All these cases are handled easily by the Collector. Internally, JavaScript always works in local time (in this case, Berlin time), so it will assume any date you pass to it (e.g. to create a Date object) is in Berlin time. The code has to explicitly shift the timestamp to a different timezone. This is all handled in the Collector template to make things easier, essentially when the Event.send() method is called, the template will automatically do any timestamp shifting required to make things work correctly. The Collector should be written to do the following:

  • For now, ignore any timezone associated with the event and create a JS Date object with the time string input. The Collector will automatically assume that the timestamp is in the local time of the Collector Manager (Berlin, in this example) even if it's actually some other timezone or UTC. Then, depending on the scenarios above:
    1. If the observer reports in UTC regardless of what actual timezone it actually resides in, set the instance.CONFIG.params.reportsUTC parameter to true.
    2. If you get the timezone in the event, use that to set the rec.s_TimeZone variable.
    3. If you don't get the timezone in the event, edit the Event Source node in ESM and set the timezone there. That will be passed to the Collector as rec.s_Timezone.
  • Pass your Date object to Event.setObserverEventTime().

When the Sentinel Event is sent, the template will take your Date object (which is in local time per the Collector Manager), the rec.s_TimeZone variable (which should report the timezone of the observer), and the reportsUTC parameter setting and based on all these factors will:

  • Shift the Event timestamp from the Collector local time to UTC.
  • Set the ObserverTZ field (Sentinel 7+) from rec.s_TimeZone.
  • Calculate the rest of the ObserverTZ* fields based on the local time of the Observer.

Examples

For our example above, let's assume the observer is sending local time without a timestamp (typical of syslog, for example). The timestamp will therefore be New York local time.

The release code for the Collector should extract that timestamp and construct a Date object. Since the Date constructor recognizes several common date formats, the developer may just be able to pass the timestamp portion of the string to the constructor. If there's some chance of ambiguity (differing month/day orders for different locales, for example), the developer can re-order the fields or use the Date.parseExact() method with a format string. Since there's no timezone (and if there were, the developer would ignore it), the Collector will assume the timestamp is for local time and create a Date in Berlin local time with the time of the timestamp. This is obviously off by several hours.

Since the observer is sending local time but not providing the timezone, the implementor must manually configure the Event Source node with a timezone. This will appear in the input record as rec.s_TimeZone.

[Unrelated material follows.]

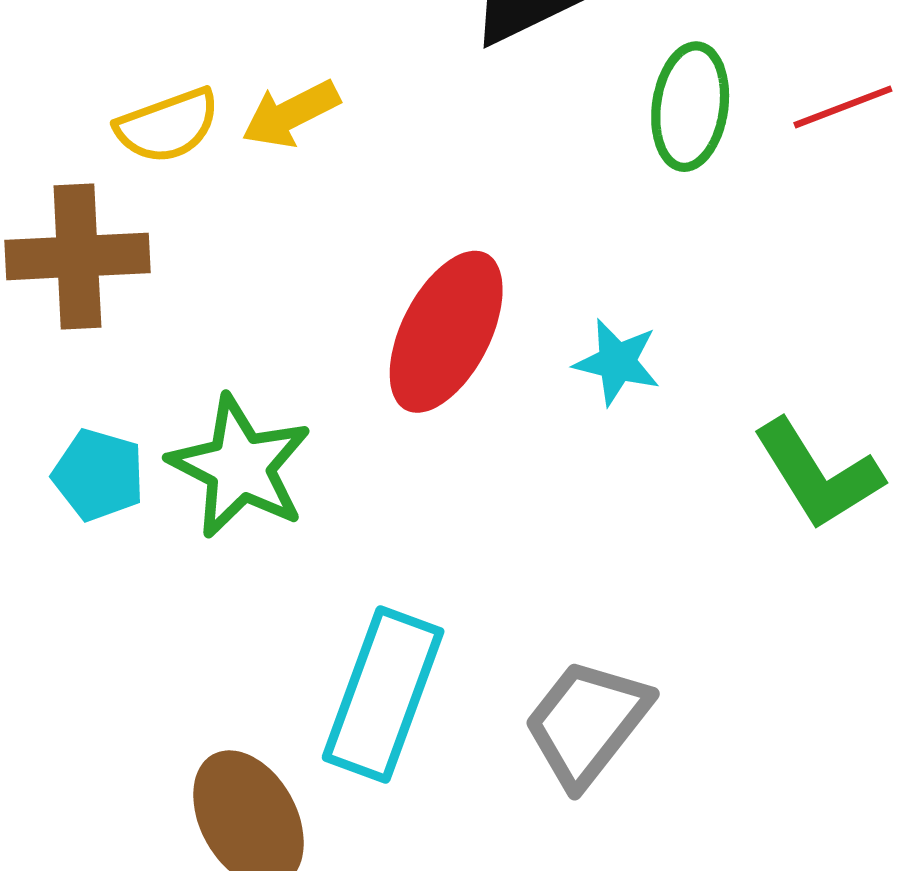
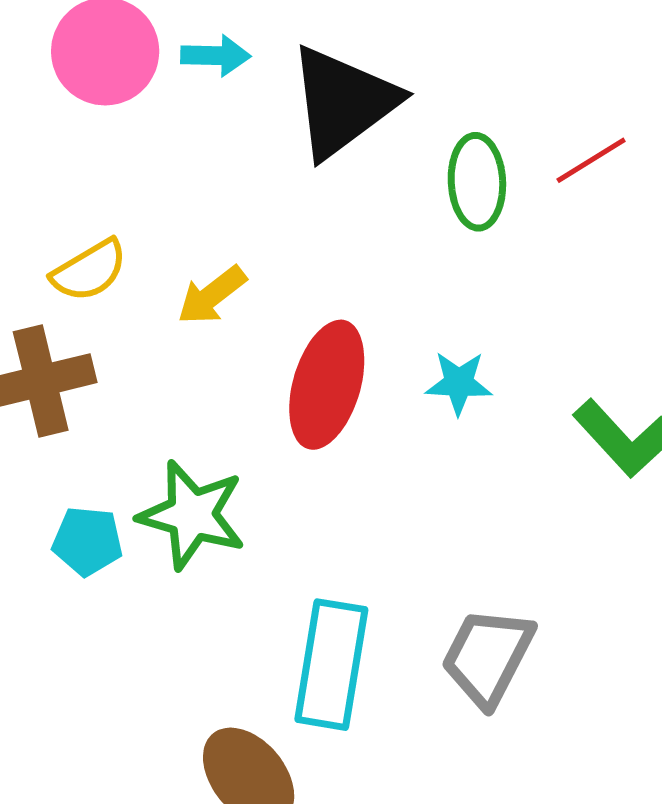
yellow arrow: (291, 114) -> (212, 295), moved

When the Event is sent via Event.send(), the template will see that the real observer timezone is Americas/New_York and will shift the timestamp from Berlin time to New York time. It will then shift the timestamp to UTC time as that is what Sentinel needs. It will set the ObserverTZ field to rec.s_TimeZone.

When the framework receives the event from the Collector, it will take the UTC timestamp and the timezone in ObserverTZ and calculate the other ObserverTZ* fields in the local time of the observer.

When the Sentinel server in Tokyo gets the Event, it will store in UTC. The local time of the Sentinel server is irrelevant.

When the security analyst in San Francisco looks at the data, she will see the data in her local time (set by the local machine and/or web browser), which is important so she can think "oh, that happened an hour ago" without performing mental gymnastics. If the analyst wants to think about when the event occurred with respect to the observer's local time, she can look at the ObserverTZ* fields. Correlation and other analytics will depend on having a consistent UTC date stored in the event to provide globally accurate event sequencing.